LONDON – Almost 2,000 guests attended the elaborate state funeral of Queen Elizabeth II on Monday. But just one of them had eight legs.

An uninvited critter somehow made it to the service at Westminster Abbey, catching a ride atop the late monarch’s coffin and burrowing itself in a wreath of flowers and foliage cut from the gardens of Buckingham Palace.

Footage on social media showed the spider scurrying across a note written by King Charles III, which read: “In loving and devoted memory. Charles R.” The arachnid eventually disappeared from sight, back into the bouquet, not to be seen again.

“The most famous spider in the world right now,” read one tweet. “Er, were you invited, mate?” questioned another.

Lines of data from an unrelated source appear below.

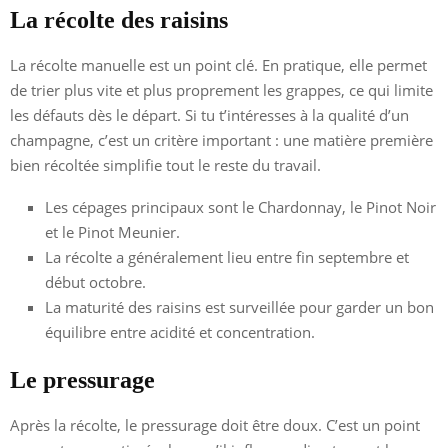
La récolte des raisins
La récolte manuelle est un point clé. En pratique, elle permet
de trier plus vite et plus proprement les grappes, ce qui limite
les défauts dès le départ. Si tu t’intéresses à la qualité d’un
champagne, c’est un critère important : une matière première
bien récoltée simplifie tout le reste du travail.
Les cépages principaux sont le Chardonnay, le Pinot Noir
et le Pinot Meunier.
La récolte a généralement lieu entre fin septembre et
début octobre.
La maturité des raisins est surveillée pour garder un bon
équilibre entre acidité et concentration.
Le pressurage
Après la récolte, le pressurage doit être doux. C’est un point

Britain’s royal transition

Others hailed “the little guy” for its bravery, stepping out as much of the nation fell silent and ground to a halt Monday. The spider, it seemed, quickly won the hearts of eagle-eyed social media watchers who hailed its presence. “God save the Royal Spider,” read one tweet.

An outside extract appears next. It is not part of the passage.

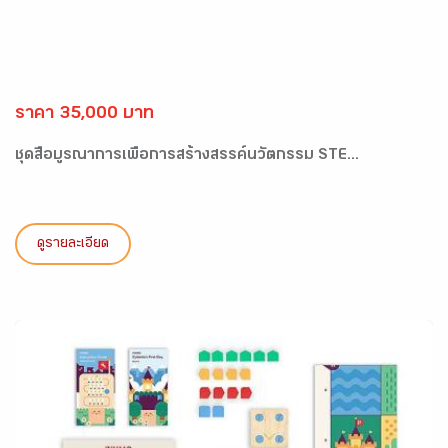
ราคา 35,000 บาท
ชุดสื่อบูรณาการเพื่อการสร้างสรรค์นวัตกรรม STE...
ดูรายละเอียด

Others empathized with the creature, which swiftly and perhaps unintentionally found a solid fan base on the worldwide . . . web.

“Imagine you’re a spider in the garden and you fall asleep in a pink rose,” one person wrote. “When you wake up, you stretch all your little legs and realise that you’re suddenly naked in Westminster Abbey, on top of the Queen’s coffin in front of world leaders and billions of people.”

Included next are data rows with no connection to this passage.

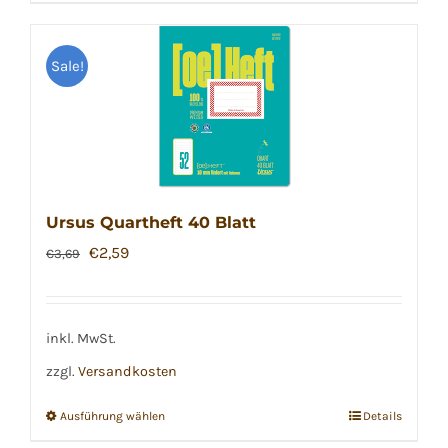
Sale!
Ursus Quartheft 40 Blatt
Ursprünglicher
Aktueller
€
2,59
€
3,69
Preis
Preis
war:
ist:
€3,69
€2,59.
inkl. MwSt.
zzgl.
Versandkosten
Ausführung wählen
Details
Dieses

The spider was riding alongside the dazzling Imperial State Crown and the oversized bouquet of flowers that included rosemary for remembrance; English oak, which represents the strength of love; and myrtle, a plant that symbolizes a happy marriage.

Buckingham Palace said the wreath was made in an environmentally sustainable way, at the request of Charles.

With the arrival of fall, spider season begins in Britain, a period dreaded by many who are shocked when the arachnids pop up in their homes. It usually begins in the first or second week of September, as the temperature outside dips and the creatures head indoors for warmth.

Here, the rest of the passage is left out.